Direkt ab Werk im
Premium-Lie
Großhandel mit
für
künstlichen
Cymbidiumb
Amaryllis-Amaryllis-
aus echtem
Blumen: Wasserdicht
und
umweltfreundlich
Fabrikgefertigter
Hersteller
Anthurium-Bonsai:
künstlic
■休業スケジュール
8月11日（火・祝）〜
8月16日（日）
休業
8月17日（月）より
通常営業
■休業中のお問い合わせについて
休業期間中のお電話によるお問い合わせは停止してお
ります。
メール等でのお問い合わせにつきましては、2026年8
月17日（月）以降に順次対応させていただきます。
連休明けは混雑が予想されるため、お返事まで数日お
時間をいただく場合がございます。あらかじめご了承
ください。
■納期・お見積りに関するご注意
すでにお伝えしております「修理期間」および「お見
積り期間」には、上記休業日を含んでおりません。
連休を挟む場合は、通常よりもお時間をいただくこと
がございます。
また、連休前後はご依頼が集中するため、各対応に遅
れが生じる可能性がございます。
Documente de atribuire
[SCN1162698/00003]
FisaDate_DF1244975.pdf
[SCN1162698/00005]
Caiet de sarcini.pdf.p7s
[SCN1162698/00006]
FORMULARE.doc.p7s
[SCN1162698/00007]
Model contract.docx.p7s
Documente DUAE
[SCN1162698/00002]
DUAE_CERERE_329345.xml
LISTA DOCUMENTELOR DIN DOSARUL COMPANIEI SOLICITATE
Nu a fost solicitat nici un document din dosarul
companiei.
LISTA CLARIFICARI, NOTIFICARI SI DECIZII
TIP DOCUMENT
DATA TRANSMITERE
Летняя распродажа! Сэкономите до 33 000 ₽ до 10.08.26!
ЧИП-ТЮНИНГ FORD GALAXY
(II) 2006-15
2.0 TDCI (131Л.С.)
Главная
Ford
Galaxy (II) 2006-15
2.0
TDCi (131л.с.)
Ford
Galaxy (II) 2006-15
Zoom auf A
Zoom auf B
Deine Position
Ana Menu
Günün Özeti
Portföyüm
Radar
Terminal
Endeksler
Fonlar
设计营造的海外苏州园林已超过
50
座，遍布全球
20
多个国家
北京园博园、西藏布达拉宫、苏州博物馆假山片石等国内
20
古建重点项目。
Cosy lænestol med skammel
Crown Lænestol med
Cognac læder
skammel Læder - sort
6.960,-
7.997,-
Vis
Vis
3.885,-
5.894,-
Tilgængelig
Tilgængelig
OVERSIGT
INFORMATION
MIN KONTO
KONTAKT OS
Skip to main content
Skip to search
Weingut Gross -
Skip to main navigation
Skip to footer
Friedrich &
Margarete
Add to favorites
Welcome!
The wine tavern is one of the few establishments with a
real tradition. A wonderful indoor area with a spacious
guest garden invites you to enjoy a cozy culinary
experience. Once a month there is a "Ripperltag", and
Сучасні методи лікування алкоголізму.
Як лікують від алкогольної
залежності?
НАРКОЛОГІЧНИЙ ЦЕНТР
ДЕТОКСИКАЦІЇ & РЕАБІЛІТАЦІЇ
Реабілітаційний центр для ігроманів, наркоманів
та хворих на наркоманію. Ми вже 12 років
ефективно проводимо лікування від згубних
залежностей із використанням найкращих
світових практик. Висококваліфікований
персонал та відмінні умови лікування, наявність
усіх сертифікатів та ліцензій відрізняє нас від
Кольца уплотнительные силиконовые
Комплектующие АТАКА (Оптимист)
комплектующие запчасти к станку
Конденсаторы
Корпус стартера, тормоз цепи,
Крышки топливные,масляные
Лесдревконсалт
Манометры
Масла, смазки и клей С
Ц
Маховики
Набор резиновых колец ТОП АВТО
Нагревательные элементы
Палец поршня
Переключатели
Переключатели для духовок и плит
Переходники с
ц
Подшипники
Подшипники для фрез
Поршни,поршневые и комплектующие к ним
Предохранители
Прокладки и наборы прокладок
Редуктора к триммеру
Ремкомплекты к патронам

_Task brief_
Go through the listing above and copy each line exactly.

_Written response_
Direkt ab Werk im
Premium-Lie
Großhandel mit
für
künstlichen
Cymbidiumb
Amaryllis-Amaryllis-
aus echtem
Blumen: Wasserdicht
und
umweltfreundlich
Fabrikgefertigter
Hersteller
Anthurium-Bonsai:
künstlic
■休業スケジュール
8月11日（火・祝）〜
8月16日（日）
休業
8月17日（月）より
通常営業
■休業中のお問い合わせについて
休業期間中のお電話によるお問い合わせは停止してお
ります。
メール等でのお問い合わせにつきましては、2026年8
月17日（月）以降に順次対応させていただきます。
連休明けは混雑が予想されるため、お返事まで数日お
時間をいただく場合がございます。あらかじめご了承
ください。
■納期・お見積りに関するご注意
すでにお伝えしております「修理期間」および「お見
積り期間」には、上記休業日を含んでおりません。
連休を挟む場合は、通常よりもお時間をいただくこと
がございます。
また、連休前後はご依頼が集中するため、各対応に遅
れが生じる可能性がございます。
Documente de atribuire
[SCN1162698/00003]
FisaDate_DF1244975.pdf
[SCN1162698/00005]
Caiet de sarcini.pdf.p7s
[SCN1162698/00006]
FORMULARE.doc.p7s
[SCN1162698/00007]
Model contract.docx.p7s
Documente DUAE
[SCN1162698/00002]
DUAE_CERERE_329345.xml
LISTA DOCUMENTELOR DIN DOSARUL COMPANIEI SOLICITATE
Nu a fost solicitat nici un document din dosarul
companiei.
LISTA CLARIFICARI, NOTIFICARI SI DECIZII
TIP DOCUMENT
DATA TRANSMITERE
Летняя распродажа! Сэкономите до 33 000 ₽ до 10.08.26!
ЧИП-ТЮНИНГ FORD GALAXY
(II) 2006-15
2.0 TDCI (131Л.С.)
Главная
Ford
Galaxy (II) 2006-15
2.0
TDCi (131л.с.)
Ford
Galaxy (II) 2006-15
Zoom auf A
Zoom auf B
Deine Position
Ana Menu
Günün Özeti
Portföyüm
Radar
Terminal
Endeksler
Fonlar
设计营造的海外苏州园林已超过
50
座，遍布全球
20
多个国家
北京园博园、西藏布达拉宫、苏州博物馆假山片石等国内
20
古建重点项目。
Cosy lænestol med skammel
Crown Lænestol med
Cognac læder
skammel Læder - sort
6.960,-
7.997,-
Vis
Vis
3.885,-
5.894,-
Tilgængelig
Tilgængelig
OVERSIGT
INFORMATION
MIN KONTO
KONTAKT OS
Skip to main content
Skip to search
Weingut Gross -
Skip to main navigation
Skip to footer
Friedrich &
Margarete
Add to favorites
Welcome!
The wine tavern is one of the few establishments with a
real tradition. A wonderful indoor area with a spacious
guest garden invites you to enjoy a cozy culinary
experience. Once a month there is a "Ripperltag", and
Сучасні методи лікування алкоголізму.
Як лікують від алкогольної
залежності?
НАРКОЛОГІЧНИЙ ЦЕНТР
ДЕТОКСИКАЦІЇ & РЕАБІЛІТАЦІЇ
Реабілітаційний центр для ігроманів, наркоманів
та хворих на наркоманію. Ми вже 12 років
ефективно проводимо лікування від згубних
залежностей із використанням найкращих
світових практик. Висококваліфікований
персонал та відмінні умови лікування, наявність
усіх сертифікатів та ліцензій відрізняє нас від
Кольца уплотнительные силиконовые
Комплектующие АТАКА (Оптимист)
комплектующие запчасти к станку
Конденсаторы
Корпус стартера, тормоз цепи,
Крышки топливные,масляные
Лесдревконсалт
Манометры
Масла, смазки и клей С
Ц
Маховики
Набор резиновых колец ТОП АВТО
Нагревательные элементы
Палец поршня
Переключатели
Переключатели для духовок и плит
Переходники с
ц
Подшипники
Подшипники для фрез
Поршни,поршневые и комплектующие к ним
Предохранители
Прокладки и наборы прокладок
Редуктора к триммеру
Ремкомплекты к патронам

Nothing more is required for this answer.